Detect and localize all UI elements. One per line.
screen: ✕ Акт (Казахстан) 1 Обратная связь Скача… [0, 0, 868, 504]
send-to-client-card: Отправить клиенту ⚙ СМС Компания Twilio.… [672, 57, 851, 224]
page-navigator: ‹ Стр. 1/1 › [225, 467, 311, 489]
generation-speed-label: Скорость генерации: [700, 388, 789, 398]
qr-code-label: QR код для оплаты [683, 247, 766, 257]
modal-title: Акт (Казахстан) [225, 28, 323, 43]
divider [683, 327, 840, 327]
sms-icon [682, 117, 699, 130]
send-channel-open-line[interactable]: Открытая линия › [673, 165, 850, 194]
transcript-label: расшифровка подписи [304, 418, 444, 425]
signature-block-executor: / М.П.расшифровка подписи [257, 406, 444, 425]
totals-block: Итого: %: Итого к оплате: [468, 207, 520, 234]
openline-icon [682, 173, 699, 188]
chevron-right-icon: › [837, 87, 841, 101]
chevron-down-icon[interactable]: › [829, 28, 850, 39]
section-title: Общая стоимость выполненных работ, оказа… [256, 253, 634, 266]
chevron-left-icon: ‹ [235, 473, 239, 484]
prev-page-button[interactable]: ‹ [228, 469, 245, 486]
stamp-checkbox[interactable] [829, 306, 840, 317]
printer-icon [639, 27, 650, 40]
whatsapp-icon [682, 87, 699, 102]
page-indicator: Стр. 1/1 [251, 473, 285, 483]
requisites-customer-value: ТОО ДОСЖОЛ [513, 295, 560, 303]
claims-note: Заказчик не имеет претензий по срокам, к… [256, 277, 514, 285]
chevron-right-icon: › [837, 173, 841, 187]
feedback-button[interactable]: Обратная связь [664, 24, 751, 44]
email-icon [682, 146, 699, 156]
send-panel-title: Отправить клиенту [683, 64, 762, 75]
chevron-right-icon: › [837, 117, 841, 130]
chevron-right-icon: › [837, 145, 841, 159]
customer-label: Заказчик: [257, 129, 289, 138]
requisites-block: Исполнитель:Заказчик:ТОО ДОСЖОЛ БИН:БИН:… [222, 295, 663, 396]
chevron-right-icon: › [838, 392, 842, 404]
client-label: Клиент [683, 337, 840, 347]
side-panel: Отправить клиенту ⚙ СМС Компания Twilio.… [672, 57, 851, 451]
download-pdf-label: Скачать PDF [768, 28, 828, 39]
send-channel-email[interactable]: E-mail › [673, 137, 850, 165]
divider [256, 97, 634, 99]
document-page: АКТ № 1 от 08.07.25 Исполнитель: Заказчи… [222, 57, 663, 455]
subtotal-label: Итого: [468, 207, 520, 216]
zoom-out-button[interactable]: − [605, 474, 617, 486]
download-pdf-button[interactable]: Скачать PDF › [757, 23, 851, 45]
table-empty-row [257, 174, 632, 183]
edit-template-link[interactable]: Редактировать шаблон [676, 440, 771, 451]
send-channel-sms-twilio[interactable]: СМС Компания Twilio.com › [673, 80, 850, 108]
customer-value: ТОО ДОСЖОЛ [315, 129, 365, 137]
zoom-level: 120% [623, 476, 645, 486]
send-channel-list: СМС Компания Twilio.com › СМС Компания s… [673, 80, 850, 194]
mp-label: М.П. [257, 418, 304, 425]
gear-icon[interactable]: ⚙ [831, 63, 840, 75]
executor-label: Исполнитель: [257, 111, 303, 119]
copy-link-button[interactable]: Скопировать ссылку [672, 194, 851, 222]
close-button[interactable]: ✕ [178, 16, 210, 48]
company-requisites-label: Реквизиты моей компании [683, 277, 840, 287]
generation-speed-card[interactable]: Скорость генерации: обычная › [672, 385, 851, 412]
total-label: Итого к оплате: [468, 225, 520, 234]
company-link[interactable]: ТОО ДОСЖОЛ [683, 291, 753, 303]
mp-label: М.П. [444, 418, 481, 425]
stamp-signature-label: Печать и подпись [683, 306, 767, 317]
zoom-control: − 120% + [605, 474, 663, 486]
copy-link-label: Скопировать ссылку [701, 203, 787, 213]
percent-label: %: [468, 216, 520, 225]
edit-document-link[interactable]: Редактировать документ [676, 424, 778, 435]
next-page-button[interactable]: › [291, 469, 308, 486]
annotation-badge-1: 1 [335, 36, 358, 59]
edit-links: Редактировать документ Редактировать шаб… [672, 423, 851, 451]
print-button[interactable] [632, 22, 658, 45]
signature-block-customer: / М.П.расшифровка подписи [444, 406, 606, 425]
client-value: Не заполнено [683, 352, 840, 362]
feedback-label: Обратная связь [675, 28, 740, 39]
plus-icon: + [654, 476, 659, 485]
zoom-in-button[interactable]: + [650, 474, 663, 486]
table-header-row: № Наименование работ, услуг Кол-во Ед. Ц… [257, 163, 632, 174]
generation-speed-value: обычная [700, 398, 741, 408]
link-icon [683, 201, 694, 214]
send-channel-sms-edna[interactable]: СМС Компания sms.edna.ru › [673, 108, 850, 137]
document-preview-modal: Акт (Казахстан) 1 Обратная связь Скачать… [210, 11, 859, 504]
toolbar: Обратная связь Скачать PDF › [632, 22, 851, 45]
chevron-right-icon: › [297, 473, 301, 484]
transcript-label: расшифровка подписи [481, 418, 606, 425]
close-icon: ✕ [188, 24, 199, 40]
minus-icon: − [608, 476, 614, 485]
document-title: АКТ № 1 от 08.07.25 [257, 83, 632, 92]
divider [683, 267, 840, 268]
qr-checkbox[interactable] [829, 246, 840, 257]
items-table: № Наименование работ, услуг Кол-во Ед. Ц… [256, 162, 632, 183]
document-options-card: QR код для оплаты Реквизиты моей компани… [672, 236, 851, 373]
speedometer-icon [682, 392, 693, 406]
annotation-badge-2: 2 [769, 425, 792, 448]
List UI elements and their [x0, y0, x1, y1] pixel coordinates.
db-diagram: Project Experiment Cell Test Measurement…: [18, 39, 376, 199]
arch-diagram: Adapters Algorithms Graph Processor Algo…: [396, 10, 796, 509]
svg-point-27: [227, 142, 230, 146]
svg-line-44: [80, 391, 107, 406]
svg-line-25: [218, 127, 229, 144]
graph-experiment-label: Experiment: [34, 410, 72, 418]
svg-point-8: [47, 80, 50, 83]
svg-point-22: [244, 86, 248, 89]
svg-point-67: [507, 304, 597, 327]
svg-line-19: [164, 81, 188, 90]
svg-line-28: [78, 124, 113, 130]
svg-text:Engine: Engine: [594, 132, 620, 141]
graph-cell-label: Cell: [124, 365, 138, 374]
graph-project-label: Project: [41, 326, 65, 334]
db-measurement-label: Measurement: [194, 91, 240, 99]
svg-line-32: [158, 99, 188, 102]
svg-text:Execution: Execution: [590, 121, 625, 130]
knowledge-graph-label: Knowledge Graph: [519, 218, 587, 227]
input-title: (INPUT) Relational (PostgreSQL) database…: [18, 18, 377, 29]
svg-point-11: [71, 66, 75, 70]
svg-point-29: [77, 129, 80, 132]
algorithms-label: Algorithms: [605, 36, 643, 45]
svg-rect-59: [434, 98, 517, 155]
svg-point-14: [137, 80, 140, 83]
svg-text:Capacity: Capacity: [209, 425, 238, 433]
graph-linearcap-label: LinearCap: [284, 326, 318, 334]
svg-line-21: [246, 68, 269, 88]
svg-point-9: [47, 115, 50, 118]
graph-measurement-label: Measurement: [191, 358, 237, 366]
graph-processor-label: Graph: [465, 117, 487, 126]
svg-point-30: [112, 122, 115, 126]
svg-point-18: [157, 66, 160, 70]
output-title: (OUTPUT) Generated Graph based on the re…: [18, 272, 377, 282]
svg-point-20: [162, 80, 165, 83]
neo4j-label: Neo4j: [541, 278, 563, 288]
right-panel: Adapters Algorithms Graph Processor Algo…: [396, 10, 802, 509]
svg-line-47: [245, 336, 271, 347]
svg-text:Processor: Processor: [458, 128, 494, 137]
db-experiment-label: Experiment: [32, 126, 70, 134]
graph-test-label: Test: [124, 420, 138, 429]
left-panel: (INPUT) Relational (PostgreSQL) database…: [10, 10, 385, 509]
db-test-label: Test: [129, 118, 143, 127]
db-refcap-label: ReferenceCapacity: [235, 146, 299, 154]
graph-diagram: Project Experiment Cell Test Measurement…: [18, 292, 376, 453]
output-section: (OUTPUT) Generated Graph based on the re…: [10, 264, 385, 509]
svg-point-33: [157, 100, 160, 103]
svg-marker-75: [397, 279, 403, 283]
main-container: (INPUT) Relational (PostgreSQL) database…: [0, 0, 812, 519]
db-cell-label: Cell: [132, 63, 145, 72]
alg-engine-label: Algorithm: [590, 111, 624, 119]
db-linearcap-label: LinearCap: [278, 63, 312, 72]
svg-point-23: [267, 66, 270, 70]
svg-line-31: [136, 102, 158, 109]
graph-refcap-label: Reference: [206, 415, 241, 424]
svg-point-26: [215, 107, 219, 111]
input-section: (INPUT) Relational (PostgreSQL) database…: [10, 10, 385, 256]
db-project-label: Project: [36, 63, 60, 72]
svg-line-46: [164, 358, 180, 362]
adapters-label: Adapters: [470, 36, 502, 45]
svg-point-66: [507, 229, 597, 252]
________________________________________
**Work to complete**
In the preceding material, find each line holding the word "INPUT" and copy it out.

**Output**
input-title: (INPUT) Relational (PostgreSQL) database…: [18, 18, 377, 29]
left-panel: (INPUT) Relational (PostgreSQL) database…: [10, 10, 385, 509]
main-container: (INPUT) Relational (PostgreSQL) database…: [0, 0, 812, 519]
input-section: (INPUT) Relational (PostgreSQL) database…: [10, 10, 385, 256]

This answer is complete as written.